Décrit l'ébranlement du système éducatif par la révolte des étudiants. Montre la rupture entre parents et enfants sur ce point.
Si nous parlions un peu des parents, maintenant ? Raidis ou compréhensifs devant leurs enfants insurgés, tremblant de savoir leurs fils et leurs filles sur des barricades, ou consternés d'avoir engendré de jeunes couards, ils ont passé, en tout cas, de mauvais moments.
Ce n'était qu'un début. La forteresse sacrée des « études » est ébranlée, sinon démantelée. L'examen, ce point fixe à l'horizon des familles, s'est mis à valser. Le système était rongé, puisqu'il s'écroule d'une poussée, mais aussi longtemps qu'il existait, chacun cherchait, bien normalement, à y insérer ses enfants.
Le bac, passeport pour les études supérieures, le diplôme, passeport pour l'avenir — du moins voulait-on le croire — ont une charge affective intense pour bien des parents : c'est la preuve fragile qu'ils n'ont pas, quant à eux, entièrement échoué, que, à travers les vicissitudes de leur propre vie, ils ont tout de même tricoté convenablement leurs enfants.
Voilà que tout se brouille, jusque dans les lycées, dans ce « secondaire » dont on verra bien un jour qu'il est plus malade encore que le supérieur. Or on peut soutenir des théories brillantes sur la société sans savoir pour autant ce que l'on fera du petit si l'année s'achève mal pour lui. Et plus le petit est grand, plus grand le désarroi. Plus grande l'inquiétude égoïste, et légitime, pour l'avenir immédiat d'un ou deux ou trois étudiants que l'on tient parfois à bout de bras. Avant de refaire le monde, il faut achever ses enfants. Et cela n'apparut jamais si long, si périlleux, si troublant. Le plus troublant, dans l'aventure que nous sommes en train de vivre, étant peut-être que les parents n'y ont joué et n'y jouent aucun rôle en tant que tels.

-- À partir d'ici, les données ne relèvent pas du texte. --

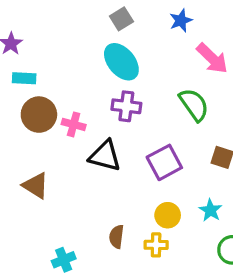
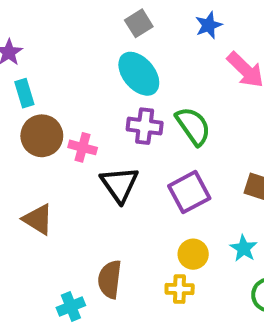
cyan rectangle: (24, 78) -> (24, 93), turned 70
green semicircle: (194, 105) -> (193, 126), moved
black triangle: (105, 156) -> (119, 184), turned 40
brown semicircle: (116, 237) -> (110, 279), moved, size x1.4

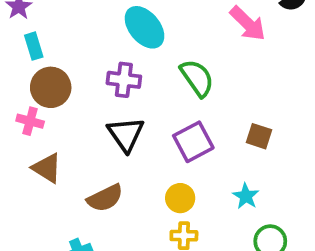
purple cross: (145, 126) -> (124, 80), moved
pink cross: (83, 147) -> (30, 121), moved
yellow circle: (193, 254) -> (180, 198), moved
brown semicircle: (110, 279) -> (105, 198), moved, turned -123

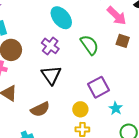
purple cross: (124, 80) -> (50, 46), turned 30
brown square: (259, 136) -> (123, 41), moved
purple square: (193, 142) -> (99, 87), moved

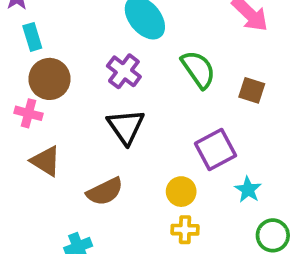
brown square: (123, 41) -> (252, 90), moved

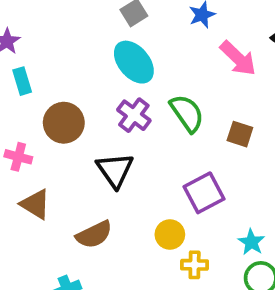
purple cross: (124, 71) -> (134, 115), moved
brown circle: (49, 79) -> (64, 123), moved
cyan star: (248, 190) -> (251, 242), moved
yellow cross: (185, 230) -> (195, 265), moved

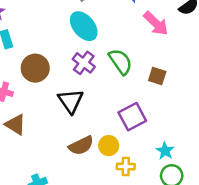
brown semicircle: (94, 235) -> (81, 146), moved

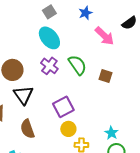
black triangle: (71, 101) -> (23, 95), moved
purple square: (132, 117) -> (63, 107), moved
brown semicircle: (81, 146) -> (27, 129), moved, turned 96

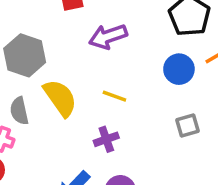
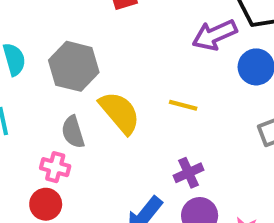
purple arrow: (108, 36) -> (215, 35), moved
purple cross: (106, 139) -> (189, 173), moved

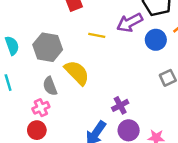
yellow line: (183, 105) -> (97, 35), moved
pink cross: (55, 167) -> (41, 108), turned -35

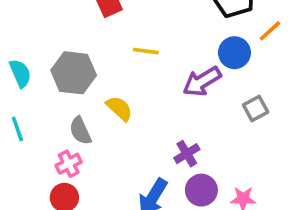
purple arrow: (130, 23) -> (202, 81), moved
yellow semicircle: (77, 73) -> (119, 108), size x0.7

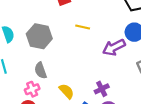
yellow semicircle: (119, 108) -> (67, 91), moved

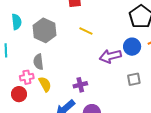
purple cross: (102, 89) -> (80, 85), moved
yellow semicircle: (67, 91) -> (45, 84), moved

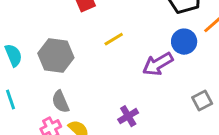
yellow line: (86, 31) -> (114, 39), turned -40
gray square: (134, 79) -> (202, 101), moved

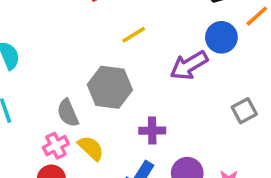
gray hexagon: (56, 55) -> (110, 87), moved
purple cross: (128, 116) -> (152, 131), turned 30

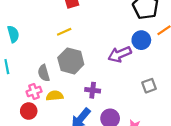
yellow line: (134, 35) -> (64, 32), moved
yellow semicircle: (91, 148) -> (55, 96), turned -56

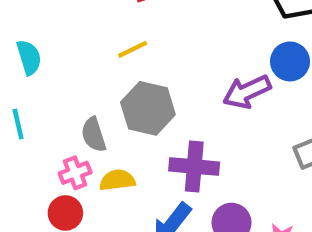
purple cross: (93, 90) -> (194, 166), size x1.5

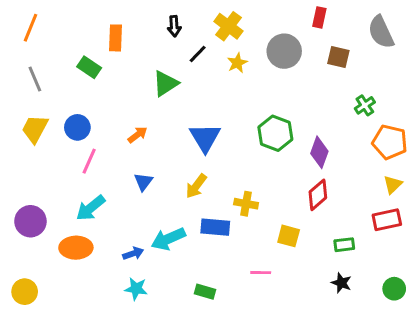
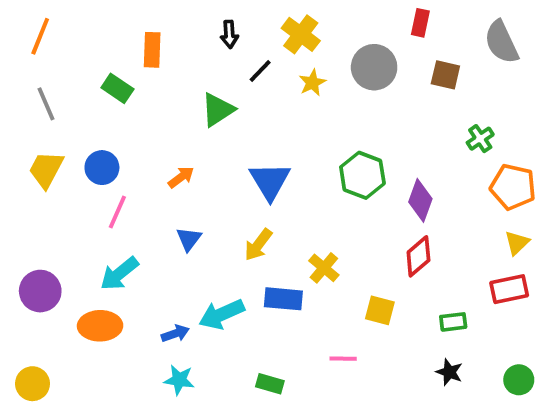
yellow cross: (246, 204) -> (324, 268), turned 30

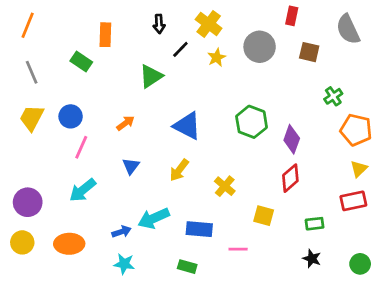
blue triangle: (270, 181) -> (187, 126), turned -32
blue rectangle: (283, 299) -> (199, 229), moved
orange ellipse: (100, 326) -> (69, 244), moved
yellow circle: (32, 384) -> (22, 242), moved

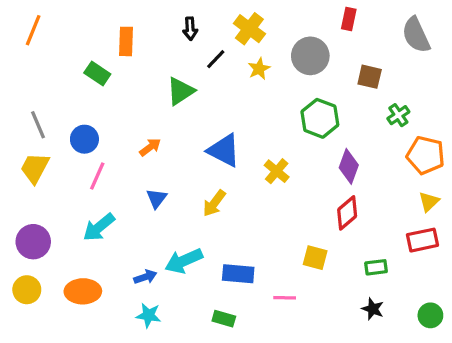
brown square: (309, 52) -> (370, 77), moved
gray line: (32, 72) -> (38, 125), moved
yellow trapezoid: (32, 118) -> (35, 168), moved
green hexagon: (252, 122) -> (320, 118), moved
yellow cross: (225, 186) -> (277, 171), moved

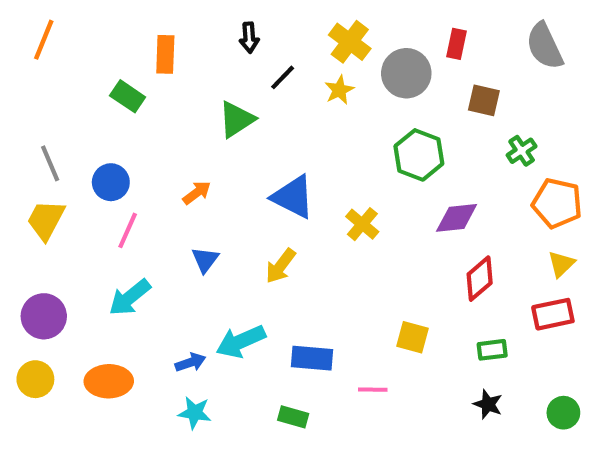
red rectangle: (349, 19) -> (457, 44), moved
yellow cross: (249, 29) -> (350, 42), moved
purple diamond: (349, 166) -> (457, 218), turned 64
red diamond: (347, 213) -> (480, 279), moved

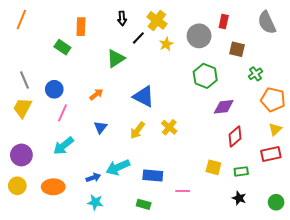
yellow cross: (350, 42) -> (157, 20), moved
yellow cross: (362, 224) -> (169, 127), moved
yellow square: (413, 337) -> (213, 167), moved

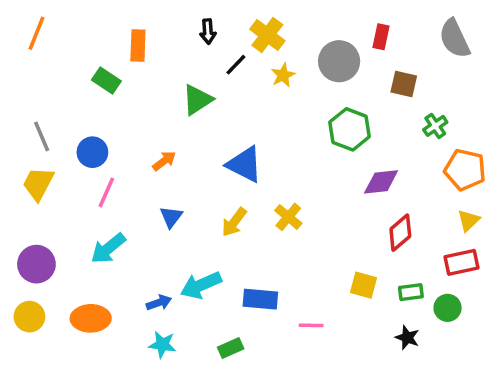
green circle: (276, 202) -> (448, 308), moved
green rectangle: (144, 204) -> (231, 348), moved, turned -40

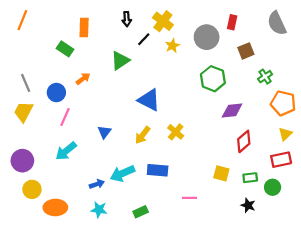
brown square: (404, 84) -> (246, 51), turned -35
orange arrow: (164, 161) -> (83, 79), moved
blue rectangle: (260, 299) -> (158, 170), moved
yellow circle: (29, 317) -> (32, 189), moved
orange ellipse: (91, 318) -> (55, 207), moved

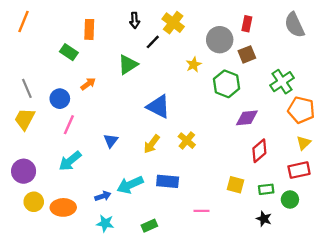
yellow star: (172, 46) -> (194, 65), moved
brown square: (246, 51) -> (247, 54), moved
green cross: (265, 77) -> (282, 82), size x1.5
orange ellipse: (55, 207) -> (63, 207), moved

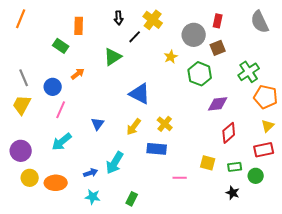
blue rectangle: (168, 181) -> (157, 149), moved
cyan arrow: (130, 185) -> (115, 163), turned -35
pink line: (202, 211) -> (180, 178), moved
green rectangle: (149, 226) -> (132, 199), turned -40

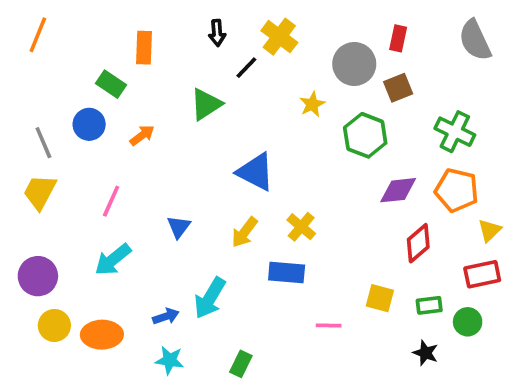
green cross: (249, 72) -> (455, 132), turned -30
blue circle: (53, 87) -> (89, 124), moved
orange pentagon: (266, 97) -> (457, 190), moved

Les jeunes gens ne leur en veulent pas, ils les ignorent. L'insurrection n'est pas dirigée contre eux, ils en sont exclus. Même aux plus jeunes, ils n'ont pas eu à expliquer la nature de la situation. Ce sont les lycéens qui ont été chargés, au contraire, de la faire comprendre chez eux.
Ceux-là s'y sont employés, certes, avec plus de conviction quand ils avaient rapporté, ces dernières semaines, « de bons carnets ». Les malheureux titulaires de mauvais carnets ont généralement jugé qu'ils avaient intérêt à ne pas se mettre en flèche. Ils n'en sentent pas moins, fût-ce confusément, que les parents sont littéralement hors du circuit.
Pour les étudiants, la question ne se pose même pas. Lorsque, financièrement, ils sont entièrement dépendants, ils fournissent seulement quelques explications. Ce faisant, c'est eux qui agissent en « parents », en ce sens qu'ils décrivent la réalité et la nécessité pour leur famille de s'y adapter. La situation inverse, classique depuis des millénaires, est curieusement renversée.
Quant au conflit lui-même, il est bien clair qu'il n'a opposé pas deux générations à l'intérieur des familles, mais une génération, la nouvelle, à la société dans ses diverses incarnations. Tout se passe comme si cette société s'était substituée à l'autorité paternelle, y compris comme cible d'agression. Peut-être assistons-nous à la première manifestation visible, sensible, d'un phénomène profond.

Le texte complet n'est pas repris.